_Exercise objective:_ Filter the entries that follow, copying every line in which the word "Temmuz" appears.

Data extracted from a collection
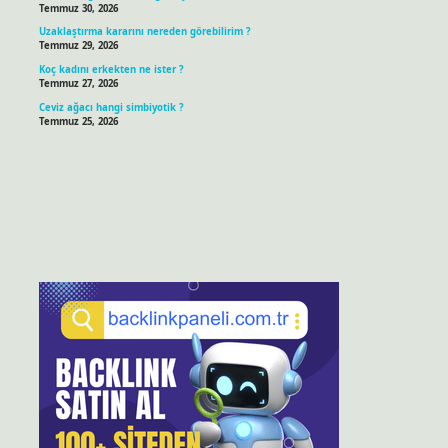
Temmuz 30, 2026
Uzaklaştırma kararını nereden görebilirim ?
Temmuz 29, 2026
Koç kadını erkekten ne ister ?
Temmuz 27, 2026
Ceviz ağacı hangi simbiyotik ?
Temmuz 25, 2026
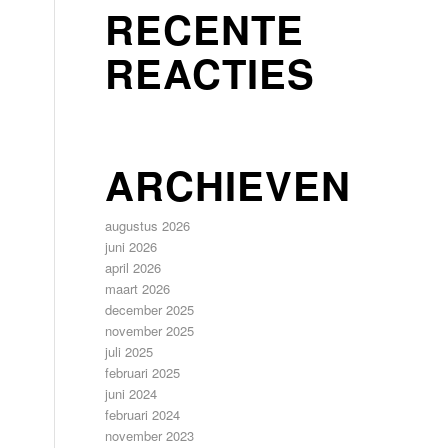
RECENTE
REACTIES
ARCHIEVEN
augustus 2026
juni 2026
april 2026
maart 2026
december 2025
november 2025
juli 2025
februari 2025
juni 2024
februari 2024
november 2023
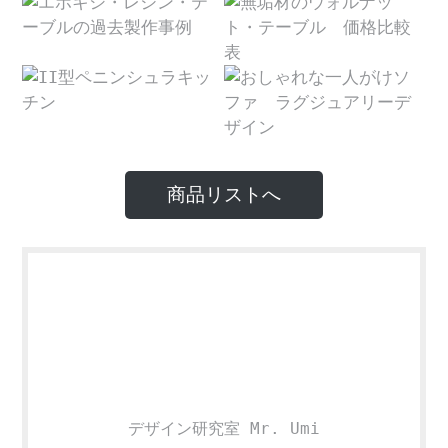
商品リストへ
デザイン研究室 Mr. Umi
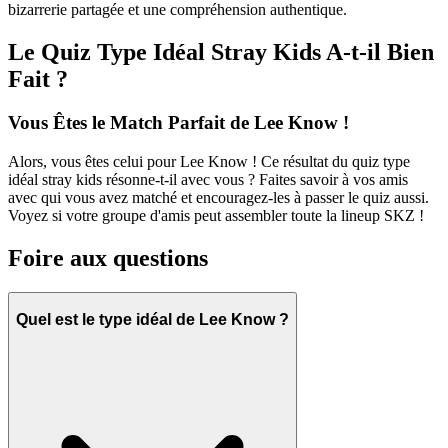
bizarrerie partagée et une compréhension authentique.
Le Quiz Type Idéal Stray Kids A-t-il Bien
Fait ?
Vous Êtes le Match Parfait de Lee Know !
Alors, vous êtes celui pour Lee Know ! Ce résultat du quiz type
idéal stray kids résonne-t-il avec vous ? Faites savoir à vos amis
avec qui vous avez matché et encouragez-les à passer le quiz aussi.
Voyez si votre groupe d'amis peut assembler toute la lineup SKZ !
Foire aux questions
Quel est le type idéal de Lee Know ?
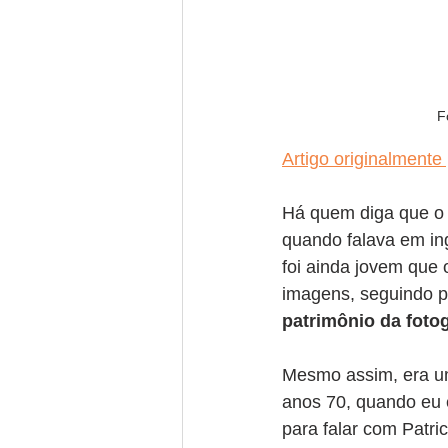
F
Artigo originalmente
Há quem diga que o
quando falava em in
foi ainda jovem que 
imagens, seguindo p
patrimônio da fotog
Mesmo assim, era um
anos 70, quando eu e
para falar com Patri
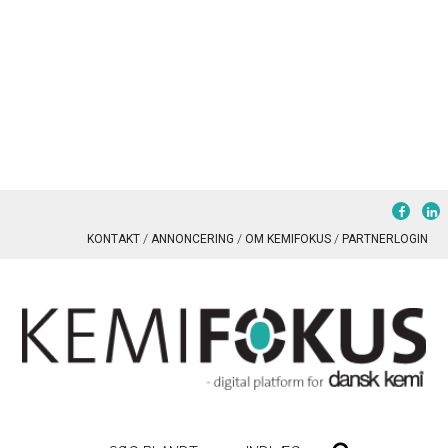
KONTAKT
ANNONCERING
OM KEMIFOKUS
PARTNERLOGIN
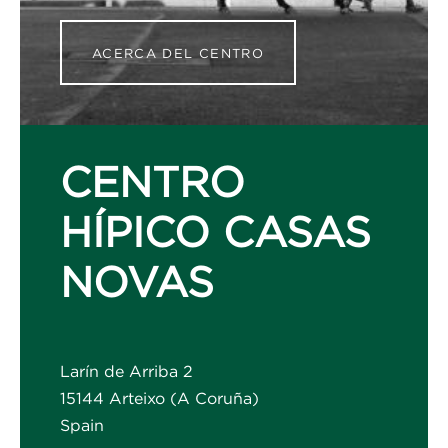
ACERCA DEL CENTRO
CENTRO
HÍPICO CASAS
NOVAS
Larín de Arriba 2
15144 Arteixo (A Coruña)
Spain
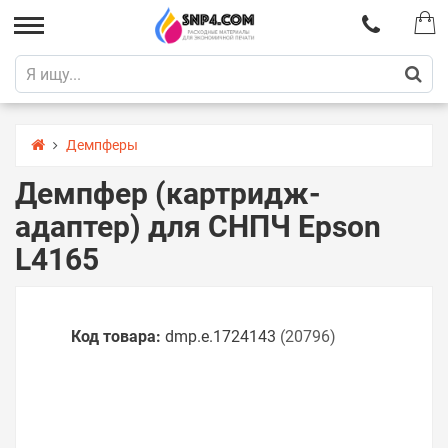
Демпферы
Демпфер (картридж-
адаптер) для СНПЧ Epson
L4165
Код товара:
dmp.e.1724143
(20796)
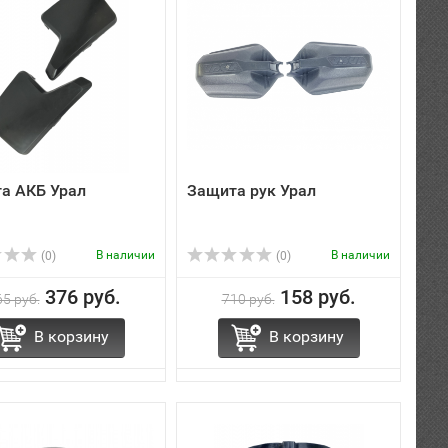
а АКБ Урал
Защита рук Урал
В наличии
В наличии
(0)
(0)
376 руб.
158 руб.
5 руб.
710 руб.
В корзину
В корзину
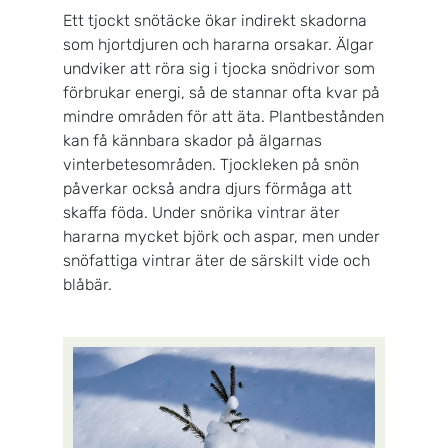
Ett tjockt snötäcke ökar indirekt skadorna
som hjortdjuren och hararna orsakar. Älgar
undviker att röra sig i tjocka snödrivor som
förbrukar energi, så de stannar ofta kvar på
mindre områden för att äta. Plantbestånden
kan få kännbara skador på älgarnas
vinterbetesområden. Tjockleken på snön
påverkar också andra djurs förmåga att
skaffa föda. Under snörika vintrar äter
hararna mycket björk och aspar, men under
snöfattiga vintrar äter de särskilt vide och
blåbär.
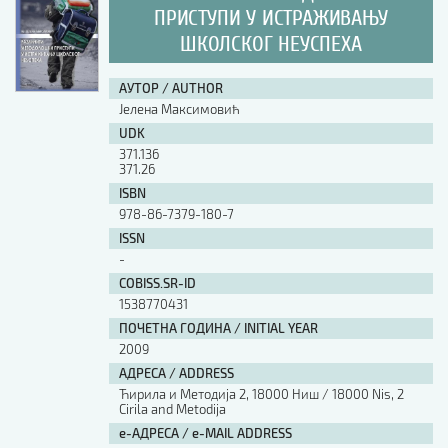
ПРИСТУПИ У ИСТРАЖИВАЊУ
ШКОЛСКОГ НЕУСПЕХА
АУТОР / AUTHOR
Јелена Максимовић
UDK
371.136
371.26
ISBN
978-86-7379-180-7
ISSN
-
COBISS.SR-ID
1538770431
ПОЧЕТНА ГОДИНА / INITIAL YEAR
2009
АДРЕСА / ADDRESS
Ћирила и Методија 2, 18000 Ниш / 18000 Nis, 2
Cirila and Metodija
е-АДРЕСА / e-MAIL ADDRESS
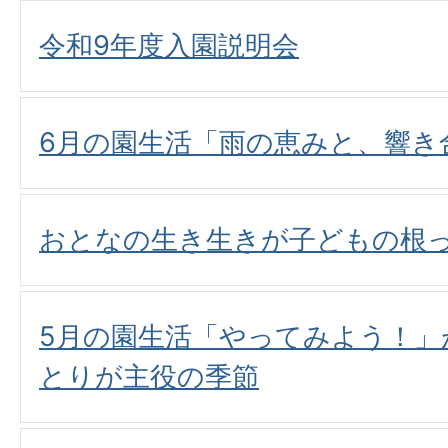
令和9年度入園説明会
6月の園生活「雨の恵みと、響き
おとなの生き生きが子どもの根
5月の園生活「やってみよう！」
とりが主役の季節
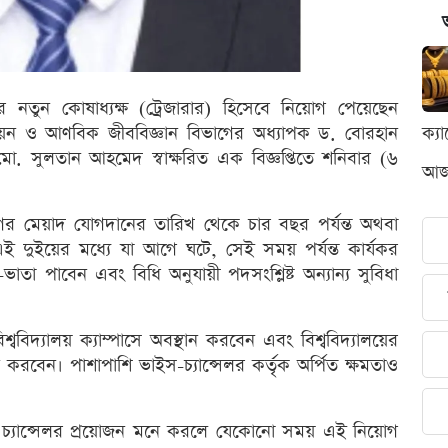
টির নতুন কোষাধ্যক্ষ (ট্রেজারার) হিসেবে নিয়োগ পেয়েছেন
রসায়ন ও আণবিক জীববিজ্ঞান বিভাগের অধ্যাপক ড. বোরহান
ক্য
মো. সুলতান আহমেদ স্বাক্ষরিত এক বিজ্ঞপ্তিতে শনিবার (৬
আজক
য়োগের মেয়াদ যোগদানের তারিখ থেকে চার বছর পর্যন্ত অথবা
এই দুইয়ের মধ্যে যা আগে ঘটে, সেই সময় পর্যন্ত কার্যকর
া পাবেন এবং বিধি অনুযায়ী পদসংশ্লিষ্ট অন্যান্য সুবিধা
শ্ববিদ্যালয় ক্যাম্পাসে অবস্থান করবেন এবং বিশ্ববিদ্যালয়ের
 করবেন। পাশাপাশি ভাইস-চ্যান্সেলর কর্তৃক অর্পিত ক্ষমতাও
তি ও চ্যান্সেলর প্রয়োজন মনে করলে যেকোনো সময় এই নিয়োগ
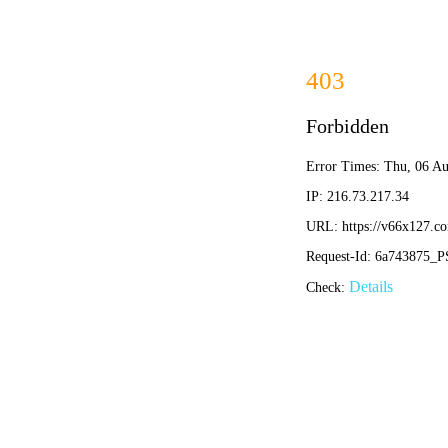
您好，欢迎访问
香港正版传真资料
！
网站首页
关于我们
产品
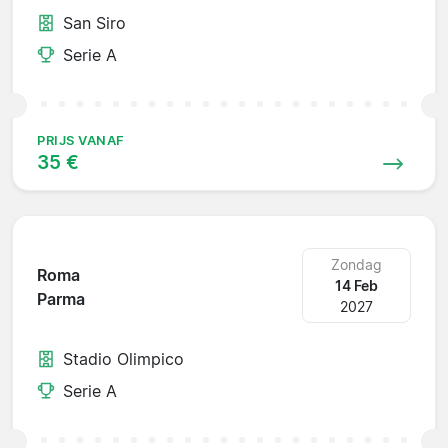
San Siro
Serie A
PRIJS VANAF
35 €
Zondag
Roma
14 Feb
Parma
2027
Stadio Olimpico
Serie A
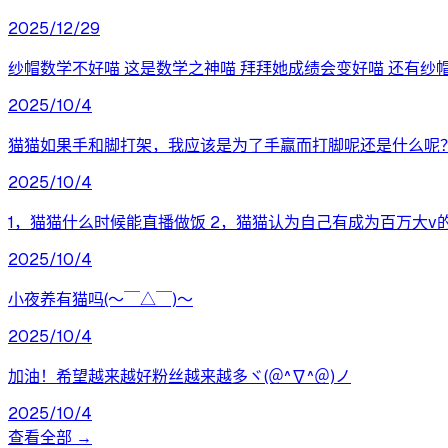
2025/12/29
纱帽数学不好喵 这是数学之神喵 拜拜她成绩会变好喵 还有纱
2025/10/4
猫猫如果手和脚打架，我应该是为了手赢而打脚呢还是什么呢
2025/10/4
1，猫猫什么时候能直播做饭 2，猫猫认为自己有成为百万大v
2025/10/4
小夜养有猫吗(〜￣△￣)〜
2025/10/4
加油！希望越来越好粉丝越来越多ヾ(＠^∇^＠)ノ
2025/10/4
查看全部 →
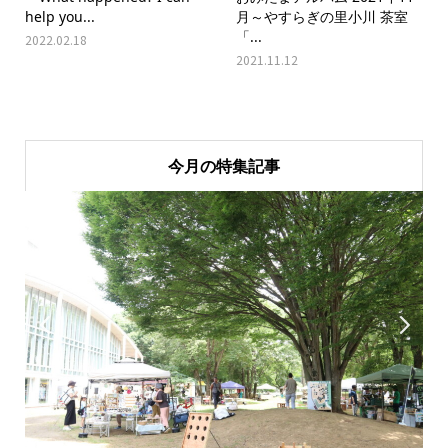
help you...
月～やすらぎの里小川 茶室
「...
2022.02.18
2021.11.12
今月の特集記事


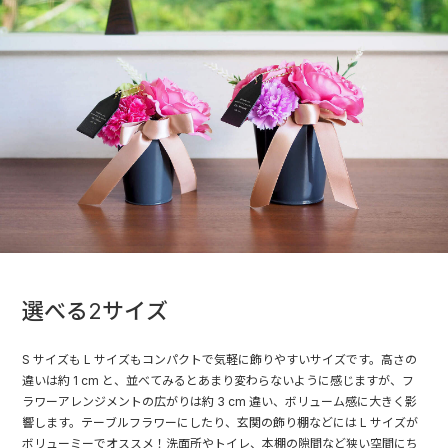
選べる2サイズ
S サイズも L サイズもコンパクトで気軽に飾りやすいサイズです。高さの
違いは約 1 cm と、並べてみるとあまり変わらないように感じますが、フ
ラワーアレンジメントの広がりは約 3 cm 違い、ボリューム感に大きく影
響します。テーブルフラワーにしたり、玄関の飾り棚などには L サイズが
ボリューミーでオススメ！洗面所やトイレ、本棚の隙間など狭い空間にち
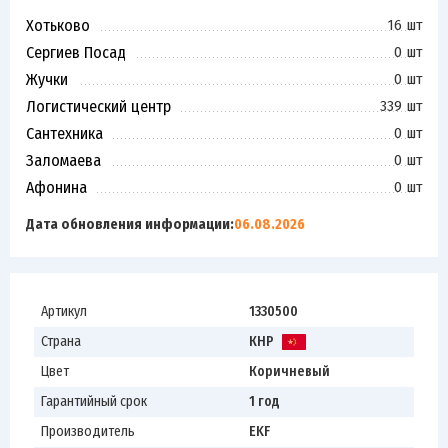
Хотьково
16 шт
Сергиев Посад
0 шт
Жучки
0 шт
Логистический центр
339 шт
Сантехника
0 шт
Заломаева
0 шт
Афонина
0 шт
Дата обновления информации:
06.08.2026
Артикул
1330500
Страна
КНР
Цвет
Коричневый
Гарантийный срок
1 год
Производитель
EKF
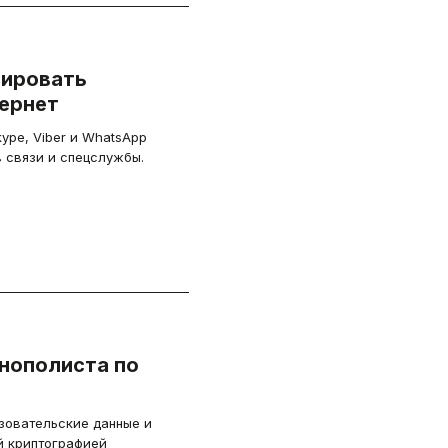
зировать
тернет
ype, Viber и WhatsApp
в связи и спецслужбы.
онополиста по
ьзовательские данные и
̆ криптографией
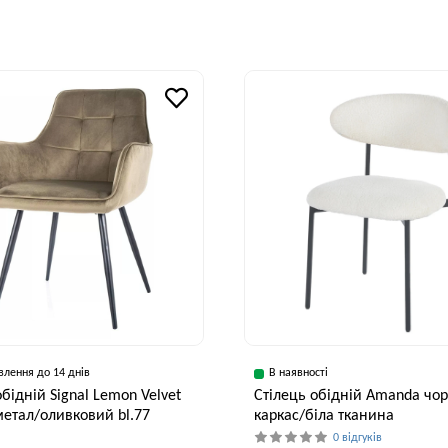
Глибина, см
Висота, см
Ширина, см
Глибина, см
65 см
102 см
46 см
53 см
влення до 14 днів
В наявності
обідній Signal Lemon Velvet
Стілець обідній Amanda чо
етал/оливковий bl.77
каркас/біла тканина
0 відгуків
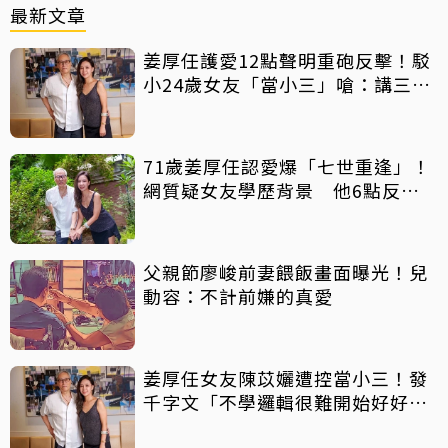
最新文章
姜厚任護愛12點聲明重砲反擊！駁
小24歲女友「當小三」嗆：講三
小？
71歲姜厚任認愛爆「七世重逢」！
網質疑女友學歷背景 他6點反
擊：你們不懂
父親節廖峻前妻餵飯畫面曝光！兒
動容：不計前嫌的真愛
姜厚任女友陳苡孋遭控當小三！發
千字文「不學邏輯很難開始好好
活」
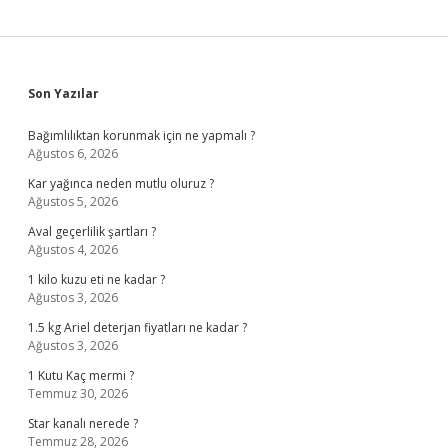
Sidebar
Son Yazılar
Bağımlılıktan korunmak için ne yapmalı ?
Ağustos 6, 2026
Kar yağınca neden mutlu oluruz ?
Ağustos 5, 2026
Aval geçerlilik şartları ?
Ağustos 4, 2026
1 kilo kuzu eti ne kadar ?
Ağustos 3, 2026
1.5 kg Ariel deterjan fiyatları ne kadar ?
Ağustos 3, 2026
1 Kutu Kaç mermi ?
Temmuz 30, 2026
Star kanalı nerede ?
Temmuz 28, 2026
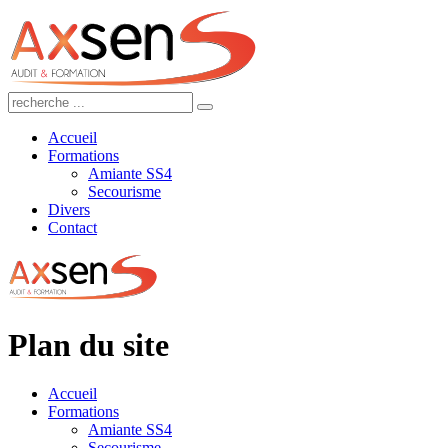
Accueil
Formations
Amiante SS4
Secourisme
Divers
Contact
Plan du site
Accueil
Formations
Amiante SS4
Secourisme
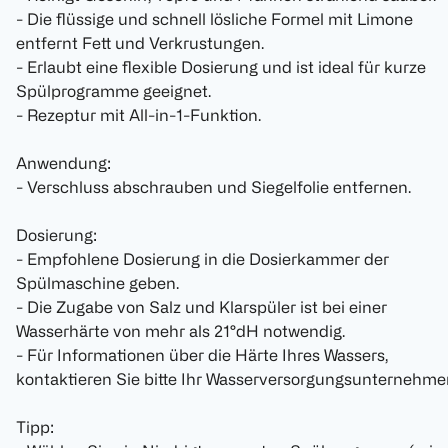
- Die flüssige und schnell lösliche Formel mit Limone
entfernt Fett und Verkrustungen.
- Erlaubt eine flexible Dosierung und ist ideal für kurze
Spülprogramme geeignet.
- Rezeptur mit All-in-1-Funktion.
Anwendung:
- Verschluss abschrauben und Siegelfolie entfernen.
Dosierung:
- Empfohlene Dosierung in die Dosierkammer der
Spülmaschine geben.
- Die Zugabe von Salz und Klarspüler ist bei einer
Wasserhärte von mehr als 21°dH notwendig.
- Für Informationen über die Härte Ihres Wassers,
kontaktieren Sie bitte Ihr Wasserversorgungsunternehme
Tipp:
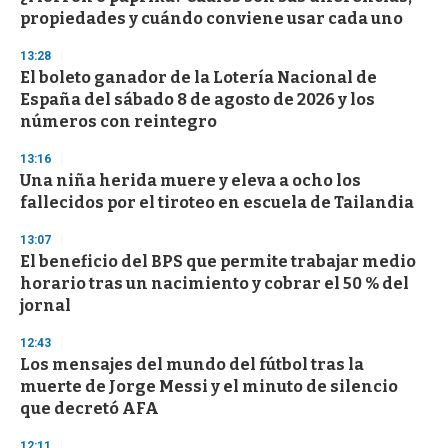
c
propiedades y cuándo conviene usar cada uno
o
n
d
13:28
s
El boleto ganador de la Lotería Nacional de
España del sábado 8 de agosto de 2026 y los
números con reintegro
13:16
Una niña herida muere y eleva a ocho los
fallecidos por el tiroteo en escuela de Tailandia
13:07
El beneficio del BPS que permite trabajar medio
horario tras un nacimiento y cobrar el 50 % del
jornal
12:43
Los mensajes del mundo del fútbol tras la
muerte de Jorge Messi y el minuto de silencio
que decretó AFA
12:11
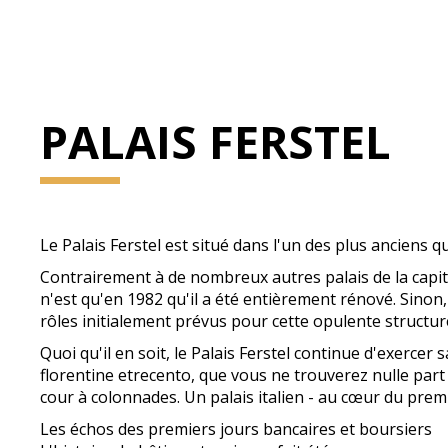
PALAIS FERSTEL
Le Palais Ferstel est situé dans l'un des plus anciens q
Contrairement à de nombreux autres palais de la capital
n'est qu'en 1982 qu'il a été entièrement rénové. Sinon
rôles initialement prévus pour cette opulente structur
Quoi qu'il en soit, le Palais Ferstel continue d'exercer
florentine etrecento, que vous ne trouverez nulle part
cour à colonnades. Un palais italien - au cœur du prem
Les échos des premiers jours bancaires et boursiers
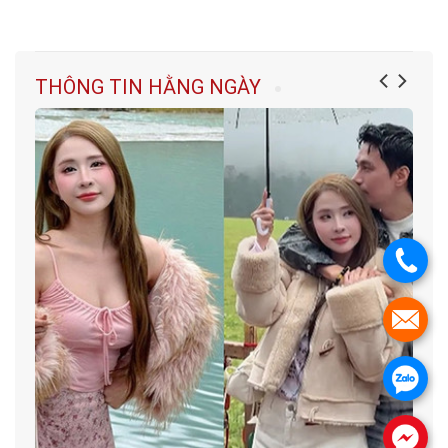
THÔNG TIN HẰNG NGÀY
.
.
.
.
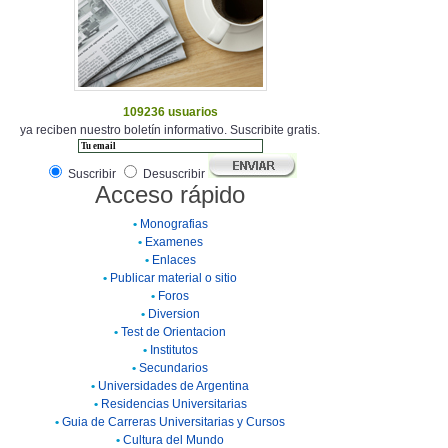
109236 usuarios
ya reciben nuestro boletín informativo. Suscribite gratis.
Suscribir
Desuscribir
Acceso rápido
•
Monografias
•
Examenes
•
Enlaces
•
Publicar material o sitio
•
Foros
•
Diversion
•
Test de Orientacion
•
Institutos
•
Secundarios
•
Universidades de Argentina
•
Residencias Universitarias
•
Guia de Carreras Universitarias y Cursos
•
Cultura del Mundo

_Response to the exercise:_
Temmuz 30, 2026
Temmuz 29, 2026
Temmuz 27, 2026
Temmuz 25, 2026
Temmuz 30, 2026
Temmuz 28, 2026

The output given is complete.